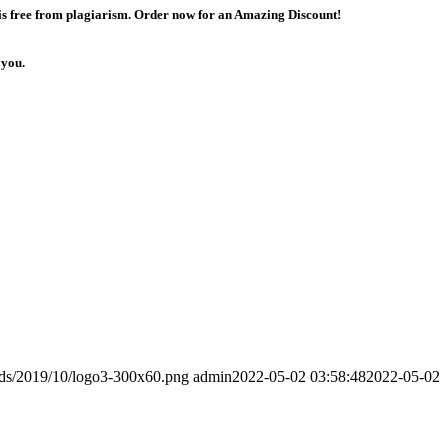
 is free from plagiarism. Order now for an Amazing Discount!
 you.
ads/2019/10/logo3-300x60.png
admin
2022-05-02 03:58:48
2022-05-02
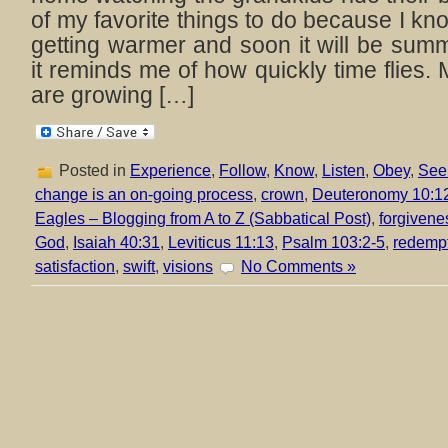
of my favorite things to do because I kn
getting warmer and soon it will be su
it reminds me of how quickly time flies.
are growing […]
Posted in
Experience
,
Follow
,
Know
,
Listen
,
Obey
,
See
change is an on-going process
,
crown
,
Deuteronomy 10:1
Eagles – Blogging from A to Z (Sabbatical Post)
,
forgivene
God
,
Isaiah 40:31
,
Leviticus 11:13
,
Psalm 103:2-5
,
redemp
satisfaction
,
swift
,
visions
No Comments »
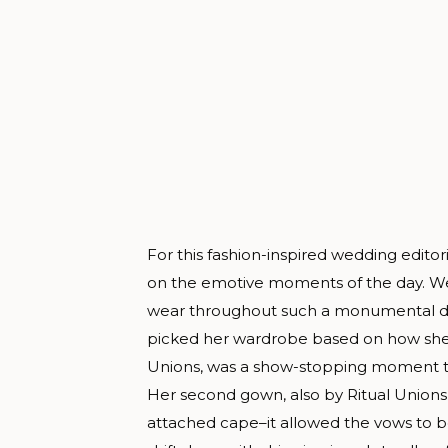
For this fashion-inspired wedding edito
on the emotive moments of the day. We
wear throughout such a monumental day
picked her wardrobe based on how she w
Unions, was a show-stopping moment t
Her second gown, also by Ritual Unions
attached cape–it allowed the vows to be 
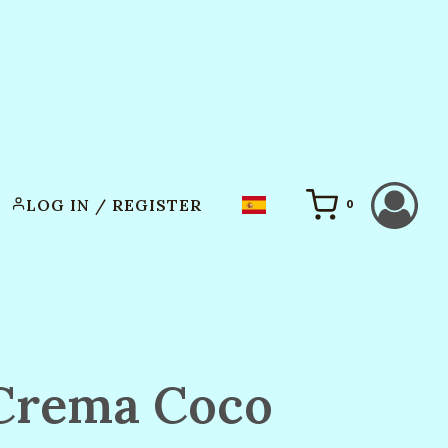
LOG IN / REGISTER
0
Crema Coco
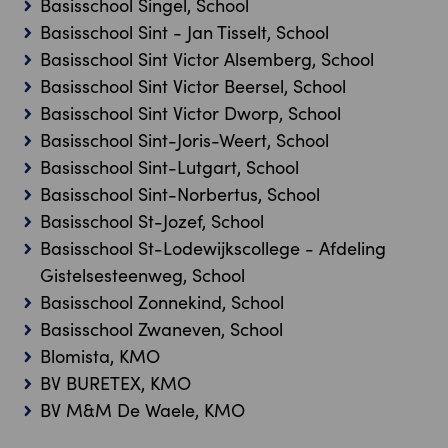
Basisschool Singel, School
Basisschool Sint - Jan Tisselt, School
Basisschool Sint Victor Alsemberg, School
Basisschool Sint Victor Beersel, School
Basisschool Sint Victor Dworp, School
Basisschool Sint-Joris-Weert, School
Basisschool Sint-Lutgart, School
Basisschool Sint-Norbertus, School
Basisschool St-Jozef, School
Basisschool St-Lodewijkscollege - Afdeling
Gistelsesteenweg, School
Basisschool Zonnekind, School
Basisschool Zwaneven, School
Blomista, KMO
BV BURETEX, KMO
BV M&M De Waele, KMO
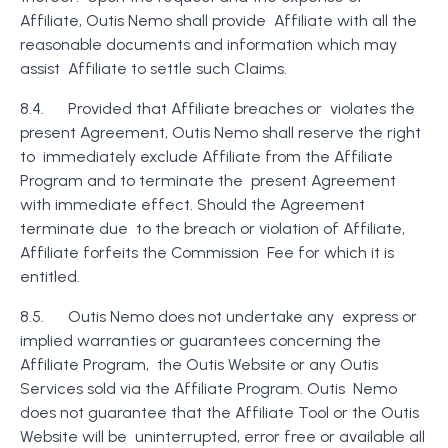
Affiliate, Outis Nemo shall provide Affiliate with all the
reasonable documents and information which may
assist Affiliate to settle such Claims.
8.4. Provided that Affiliate breaches or violates the
present Agreement, Outis Nemo shall reserve the right
to immediately exclude Affiliate from the Affiliate
Program and to terminate the present Agreement
with immediate effect. Should the Agreement
terminate due to the breach or violation of Affiliate,
Affiliate forfeits the Commission Fee for which it is
entitled.
8.5. Outis Nemo does not undertake any express or
implied warranties or guarantees concerning the
Affiliate Program, the Outis Website or any Outis
Services sold via the Affiliate Program. Outis Nemo
does not guarantee that the Affiliate Tool or the Outis
Website will be uninterrupted, error free or available all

▬▬▬▬▬▬▬▬▬▬

» TASK ITEM: Using the entries above, return each line that includes the word "which".

» SOLUTION:
reasonable documents and information which may
Affiliate forfeits the Commission Fee for which it is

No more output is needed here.